Emilien Bertholet part régulièrement en mer pour effectuer des missions environnementales avec des scientifiques, des artistes et des jeunes en rupture.
«J’ai toujours rêvé de faire du bateau, de vivre sur l’océan. Vers l’âge de 25 ans, l’envie d’aller voir ce qu’il y a de l’autre côté de la mer m’a toutefois rattrapé. Avec un ami, nous avons décidé de retaper un vieux bateau et de partir. C’était en 2011, et je ne suis plus jamais vraiment rentré.

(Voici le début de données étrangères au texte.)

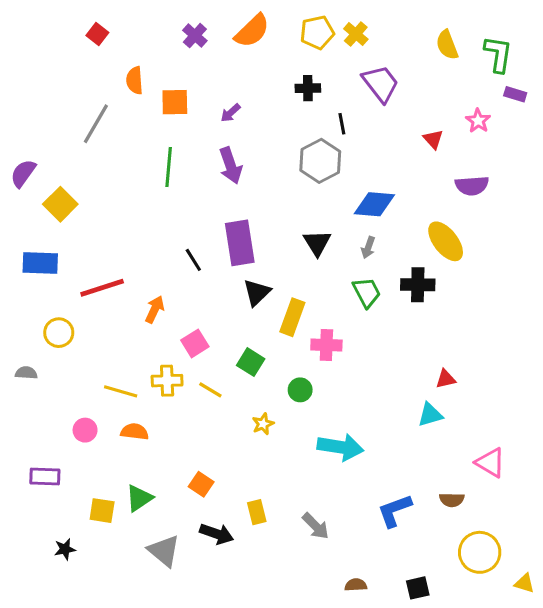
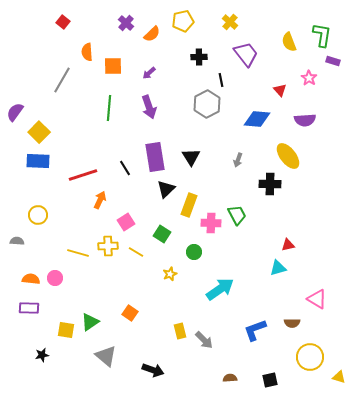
orange semicircle: (252, 31) -> (152, 34), moved, size x0.7
yellow pentagon: (317, 32) -> (183, 21), moved
yellow semicircle: (447, 45) -> (289, 42), moved
blue diamond: (374, 204) -> (257, 119), moved
black triangle: (317, 243) -> (191, 157), moved
blue rectangle: (40, 263) -> (38, 161), moved
red line: (102, 288) -> (83, 175), moved
green trapezoid: (367, 292) -> (237, 215), moved
orange semicircle: (135, 432) -> (31, 279), moved
cyan arrow: (340, 447) -> (220, 289), turned -44
yellow rectangle: (257, 512) -> (180, 331), moved
black arrow: (217, 534) -> (153, 370), moved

Mes origines valaisannes y sont peut-être pour quelque chose, j’ai toujours été attiré par la neige, le froid, et les explorations polaires me fascinent. Avant d’être engagé pour la mission pluridisciplinaire ‘The Arctic Expedition’ de l’association Pacifique, je m’étais déjà aventuré au Canada et au Groenland avec mon bateau. Le Grand Nord comporte un côté addictif: on se retrouve à la merci des éléments, la nature y est encore préservée. Bien que la région soit très sensible au changement climatique, avec des signes malheureusement déjà visibles, les paysages sont encore très proches de ceux que les navigateurs observaient déjà il y a 500 ans. Pouvoir y retourner, qui plus est dans le cadre d’un engagement professionnel, était une chance incroyable.

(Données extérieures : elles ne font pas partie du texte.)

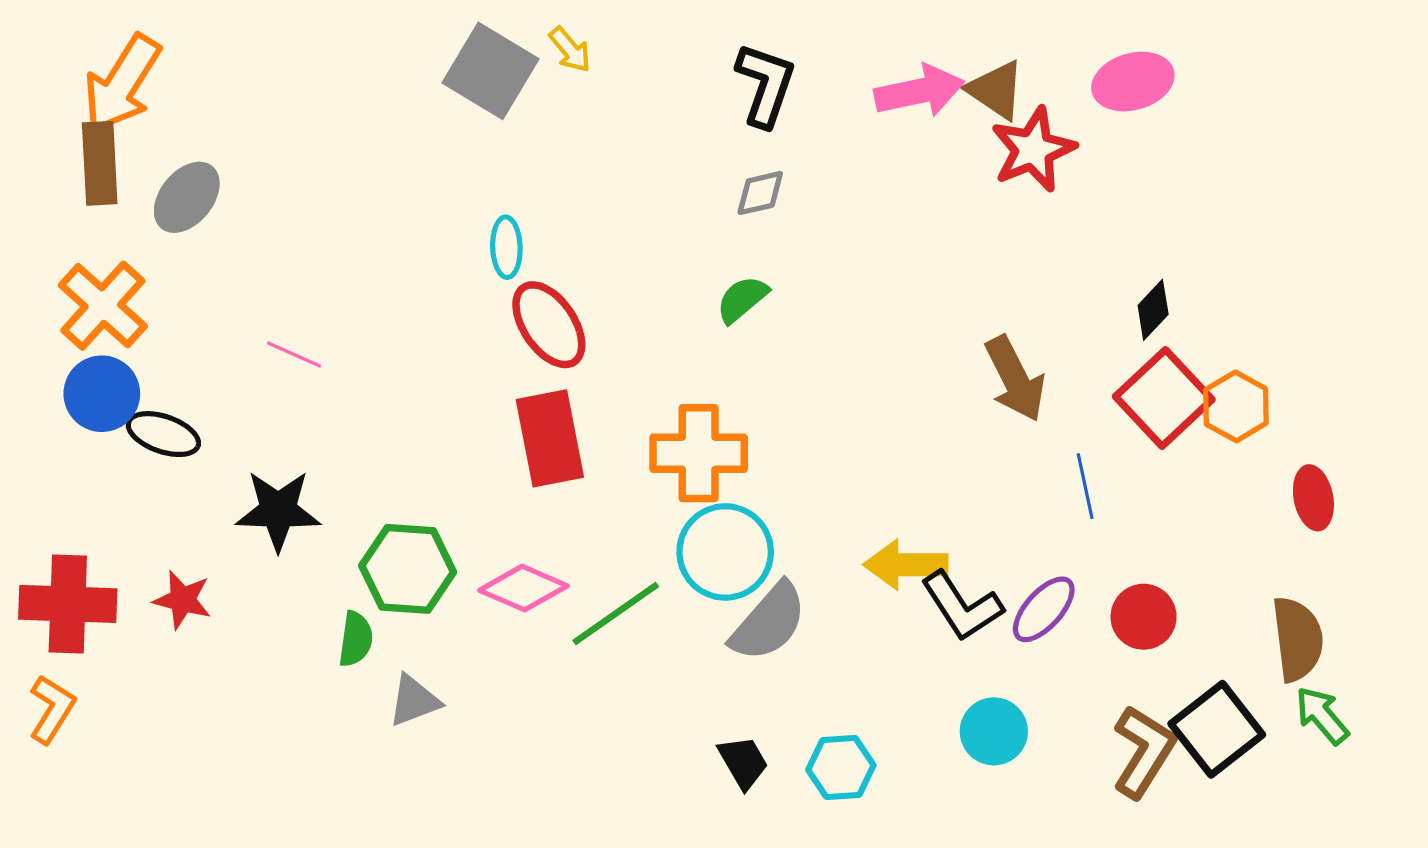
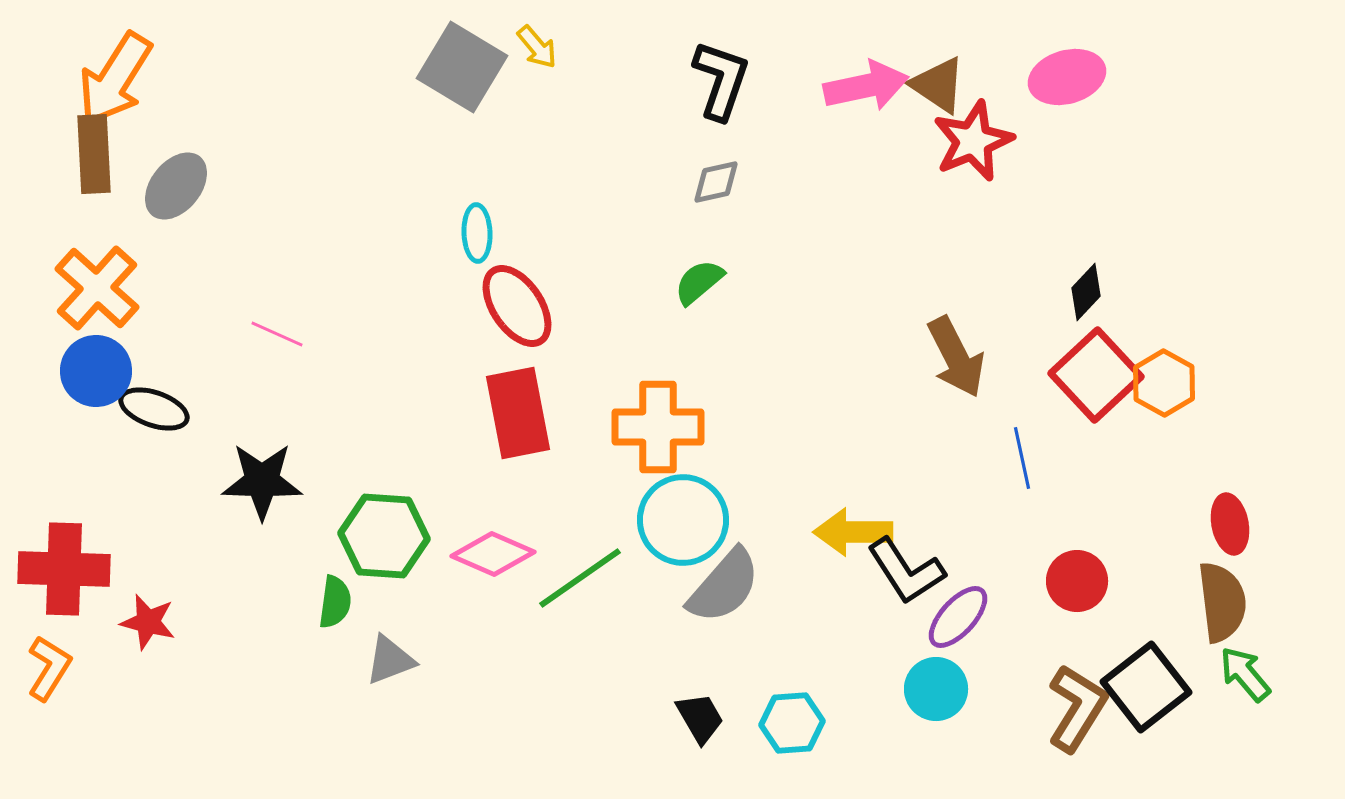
red ellipse: (1313, 498) -> (1230, 524), moved
red star: (183, 600) -> (148, 622), moved
purple ellipse: (1044, 609) -> (958, 617), moved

Les trois axes de travail de l’association Pacifique que sont l’art, les sciences citoyennes et les jeunes étaient représentés durant la mission. Deux artistes, qui documentaient le voyage au travers de dessins publiés ensuite dans une série d’ouvrages intitulée «Sillages», ainsi que des scientifiques, se trouvaient à bord de notre voilier Que Sera durant tout le trajet. L’expédition s’inscrit en effet dans le programme pionnier Arctic Change, que l’association mène en partenariat avec l’Université de Genève. L’objectif principal consiste à monitorer en permanence les concentrations de gaz à effet de serre dans cette région très sensible aux changements climatiques. De nombreux échantillonnages, des prélèvements d’eau et de planctons, ont par exemple été réalisés. Un jeune nous a également accompagnés pendant la première partie de la traversée. Depuis 20 ans, Pacifique accueille en effet des jeunes en rupture sociale à bord de ses voiliers. Le but consiste à leur permettre de renouer avec une vie active, en les écartant durant un temps d’un environnement négatif.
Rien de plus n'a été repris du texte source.